La estocada final ha sido el anuncio de una reforma laboral que reduce los derechos previamente conquistados por los trabajadores de corporaciones privadas. La medida reduciría substancialmente los días de vacaciones y enfermedad a los que tendrían derecho los trabajadores. Las protecciones contra los despidos injustificados se eliminarían por completo, así como las bonificaciones de aguinaldo de Navidad. La medida busca además la liberalización de las condiciones para contratación irregular, lo que en países como España se llama “contratos basura.” Todo esto se ofrece bajo la promesa de un aumento escalonado al salario mínimo de los trabajadores puertorriqueños- y habrá casos de excepción en la ley para pagar incluso menos bajo circunstancias particulares.

El que un funcionario gubernamental gane un salario equivalente al de seis de sus subalternos es reprobable.

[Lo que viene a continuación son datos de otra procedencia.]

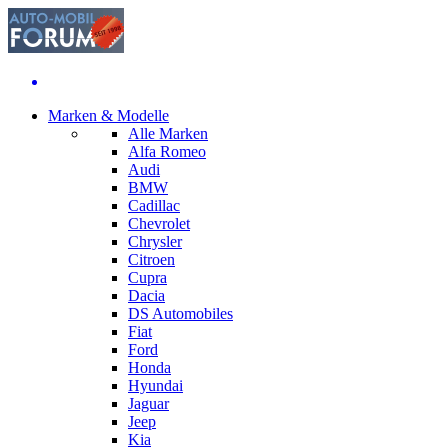
Marken & Modelle
Alle Marken
Alfa Romeo
Audi
BMW
Cadillac
Chevrolet
Chrysler
Citroen
Cupra
Dacia
DS Automobiles
Fiat
Ford
Honda
Hyundai
Jaguar
Jeep
Kia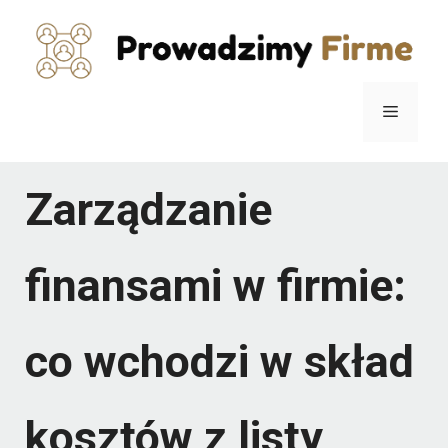
Przejdź
do
treści
Menu
Zarządzanie
finansami w firmie:
co wchodzi w skład
kosztów z listy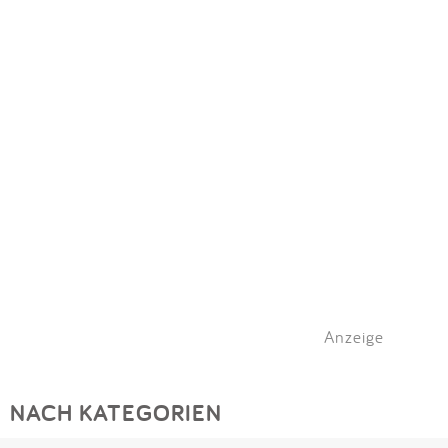
Anzeige
NACH KATEGORIEN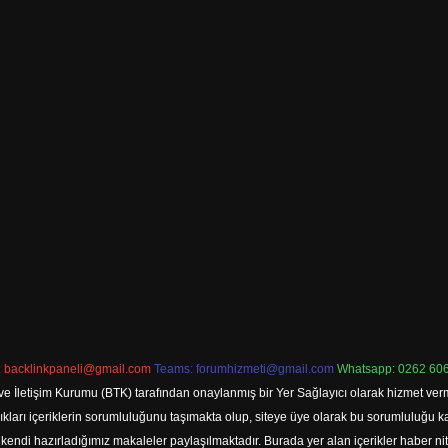
:
backlinkpaneli@gmail.com
Teams:
forumhizmeti@gmail.com
Whatsapp: 0262 606
ve İletişim Kurumu (BTK) tarafından onaylanmış bir Yer Sağlayıcı olarak hizmet verm
rı içeriklerin sorumluluğunu taşımakta olup, siteye üye olarak bu sorumluluğu kabul
a kendi hazırladığımız makaleler paylaşılmaktadır. Burada yer alan içerikler haber 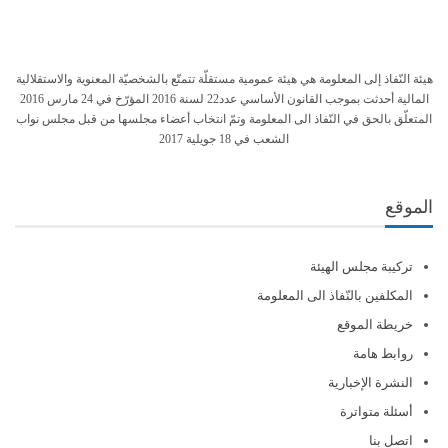
هيئة النّفاذ إلى المعلومة هي هيئة عمومية مستقلّة تتمتّع بالشخصيّة المعنوية والاستقلالية
المالية أحدثت بموجب القانون الأساسي عدد22 لسنة 2016 المؤرّخ في 24 مارس 2016
المتعلّق بالحق في النّفاذ الى المعلومة وتمّ انتخاب أعضاء مجلسها من قبل مجلس نواب
الشعب في 18 جويلية 2017
الموقع
تركيبة مجلس الهيئة
المكلفين بالنّفاذ الى المعلومة
خريطة الموقع
روابط هامة
النشرة الإخبارية
أسئلة متواترة
اتصل بنا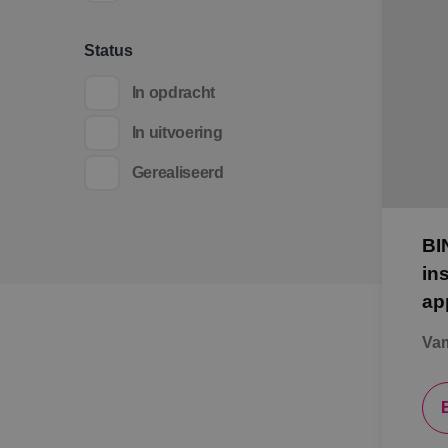
Status
In opdracht
In uitvoering
Gerealiseerd
BI
in
ap
Vam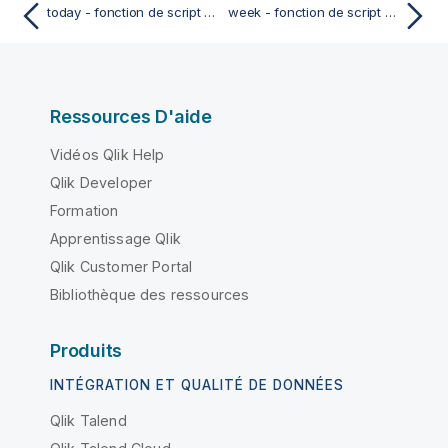
today - fonction de script et fonction de graphique
week - fonction de script et fonction de graphique
Ressources D'aide
Vidéos Qlik Help
Qlik Developer
Formation
Apprentissage Qlik
Qlik Customer Portal
Bibliothèque des ressources
Produits
INTÉGRATION ET QUALITÉ DE DONNÉES
Qlik Talend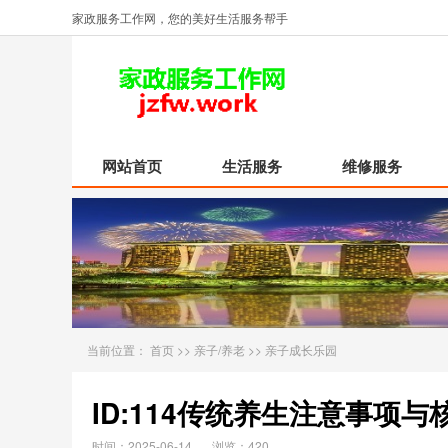
家政服务工作网，您的美好生活服务帮手
网站首页
生活服务
维修服务
当前位置：
首页
>>
亲子/养老
>>
亲子成长乐园
ID:114传统养生注意事项与
时间：2025-06-14
浏览：420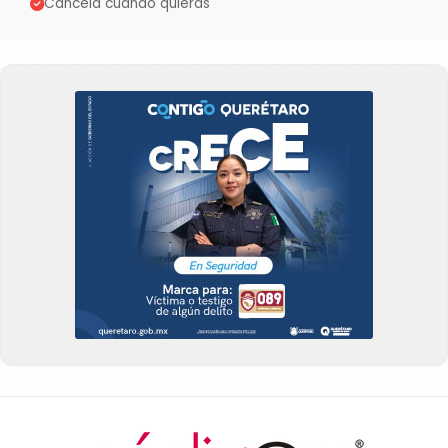
Cancela cuando quieras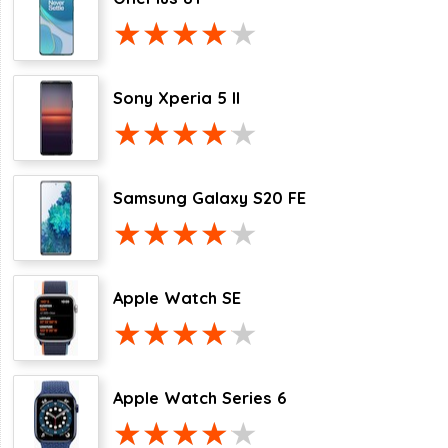
Sony Xperia 5 II
Samsung Galaxy S20 FE
Apple Watch SE
Apple Watch Series 6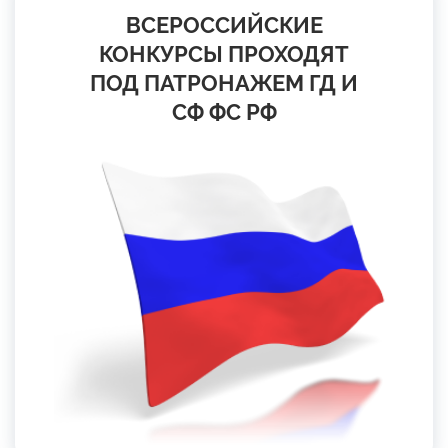
ВСЕРОССИЙСКИЕ
КОНКУРСЫ ПРОХОДЯТ
ПОД ПАТРОНАЖЕМ ГД И
СФ ФС РФ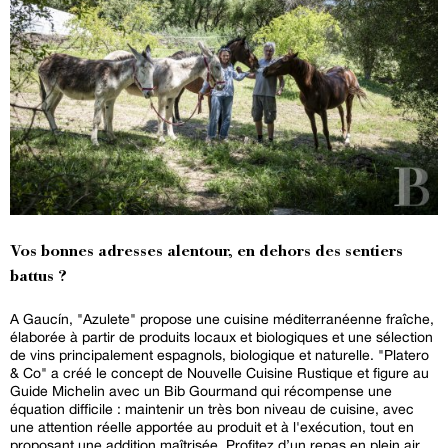
Vos bonnes adresses alentour, en dehors des sentiers
battus ?
A Gaucín, "Azulete" propose une cuisine méditerranéenne fraîche,
élaborée à partir de produits locaux et biologiques et une sélection
de vins principalement espagnols, biologique et naturelle. "Platero
& Co" a créé le concept de Nouvelle Cuisine Rustique et figure au
Guide Michelin avec un Bib Gourmand qui récompense une
équation difficile : maintenir un très bon niveau de cuisine, avec
une attention réelle apportée au produit et à l'exécution, tout en
proposant une addition maîtrisée. Profitez d’un repas en plein air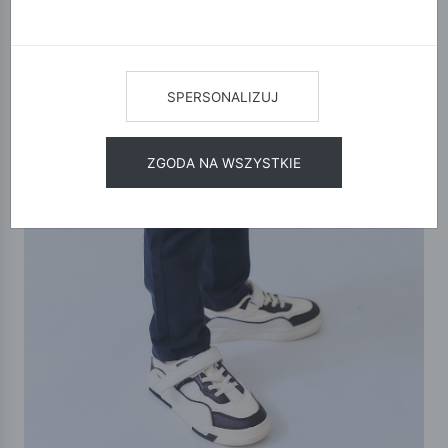
SPERSONALIZUJ
ZGODA NA WSZYSTKIE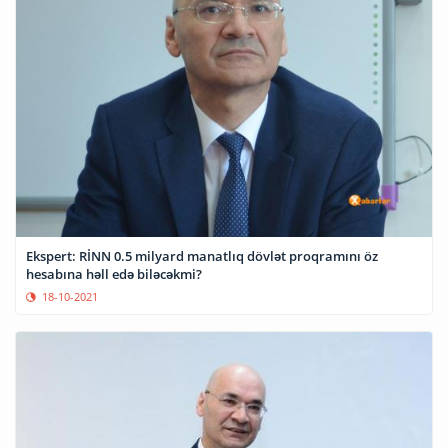
Ekspert: RİNN 0.5 milyard manatlıq dövlət proqramını öz
hesabına həll edə biləcəkmi?
18-10-2021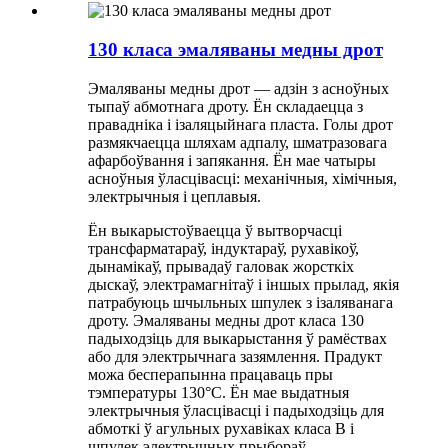
130 класа эмаляваны медны дрот
Эмаляваны медны дрот — адзін з асноўных
тыпаў абмотнага дроту. Ён складаецца з
правадніка і ізаляцыйнага пласта. Голы дрот
размякчаецца шляхам адпалу, шматразовага
афарбоўвання і запякання. Ён мае чатыры
асноўныя ўласцівасці: механічныя, хімічныя,
электрычныя і цеплавыя.
Ён выкарыстоўваецца ў вытворчасці
трансфарматараў, індуктараў, рухавікоў,
дынамікаў, прывадаў галовак жорсткіх
дыскаў, электрамагнітаў і іншых прылад, якія
патрабуюць шчыльных шпулек з ізаляванага
дроту. Эмаляваны медны дрот класа 130
падыходзіць для выкарыстання ў рамёствах
або для электрычнага зазямлення. Прадукт
можа бесперапынна працаваць пры
тэмпературы 130°C. Ён мае выдатныя
электрычныя ўласцівасці і падыходзіць для
абмоткі ў агульных рухавіках класа B і
шпулек электрычных прыбораў.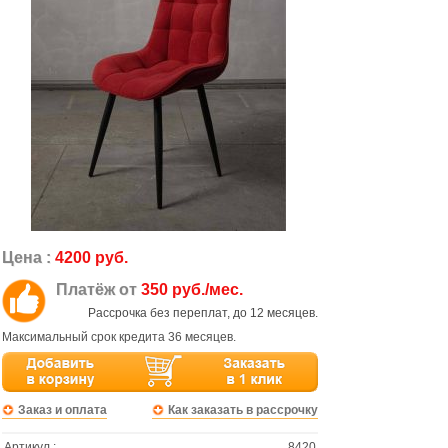
Цена :
4200 руб.
Платёж от
350 руб./мес.
Рассрочка без переплат, до 12 месяцев.
Максимальный срок кредита 36 месяцев.
Заказ и оплата
Как заказать в рассрочку
Артикул :
8420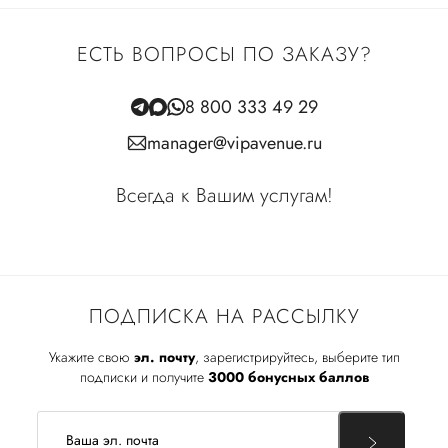
ЕСТЬ ВОПРОСЫ ПО ЗАКАЗУ?
8 800 333 49 29
manager@vipavenue.ru
Всегда к Вашим услугам!
ПОДПИСКА НА РАССЫЛКУ
Укажите свою
эл. почту
, зарегистрируйтесь, выберите тип
подписки и получите
3000 бонусных баллов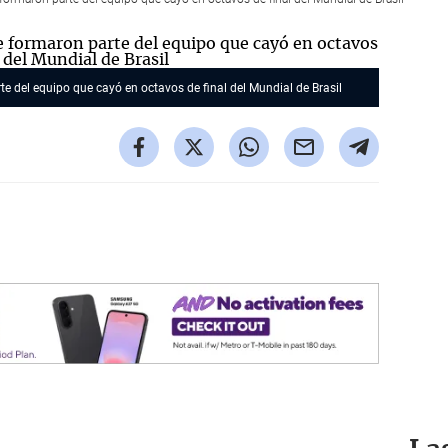
 del equipo que cayó en octavos de final del Mundial de Brasil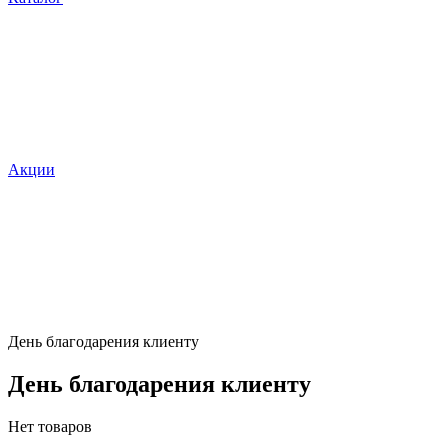
Акции
День благодарения клиенту
День благодарения клиенту
Нет товаров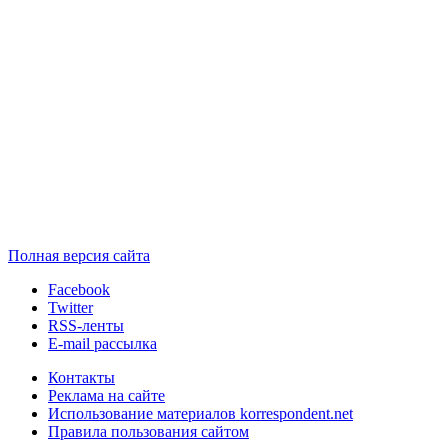
Полная версия сайта
Facebook
Twitter
RSS-ленты
E-mail рассылка
Контакты
Реклама на сайте
Использование материалов korrespondent.net
Правила пользования сайтом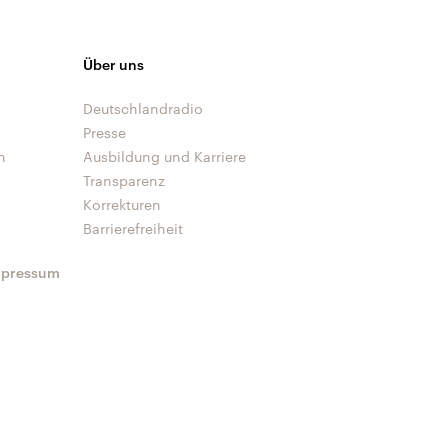
Über uns
Deutschlandradio
Presse
n
Ausbildung und Karriere
Transparenz
Korrekturen
Barrierefreiheit
mpressum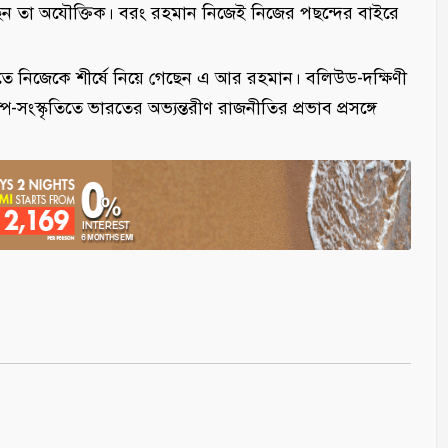
ছেন তা অযৌক্তিক। বরং রহমান নিজেই নিজের পছন্দের বাইরে
রিতে নিজেকে শীর্ষে নিয়ে গেছেন এ আর রহমান। বলিউড-দক্ষিণী
্প-সংস্কৃতিতে ভারতের অভ্যন্তরীণ রাজনীতির প্রভাব প্রসঙ্গে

El que se lo gane en un país en bancarrota es una obscenidad. El que ese mismo funcionario defienda la cancelación de derechos adquiridos por esos mismos empleados, o sus contrapartes en la empresa privada, ya raya en el abuso de confianza.

En este compás de espera, aquellos puertorriqueños que hemos permanecido en el archipiélago boricua hemos desarrollado algo que los medios corporativos oligárquicos locales llaman “resiliencia,” pero que es precisamente todo menos eso. Naomi Klein, la mismísima postuladora de la llamada “Teoría del Shock”, bajo la cual los gobiernos represivos ablandan la voluntad de un país hasta aceptar la medicina amarga del neoliberalismo, se sorprendió del aguante de los puertorriqueños ante toda esta situación. Igual asombro mostró un gobernador de los Estados Unidos, esta vez ante la lentitud de las brigadas eléctricas en restablecer servicio. El puertorriqueño ha optado por enfocarse en su supervivencia en el día a día… y si tiene la fortuna de poder mudarse lejos, probablemente a una ciudad estadounidense como Orlando, optará por hacer precisamente eso.

En pocas palabras: no es una exageración afirmar que, si bien Puerto Rico apenas se recupera del paso de ambos huracanes, la respuesta gubernamental aplicada por los gobiernos estadounidense y puertorriqueño va en vías de aplicarle la eutanasia a un país entero. Afirmar esto no es hipérbole; es una realidad lamentable.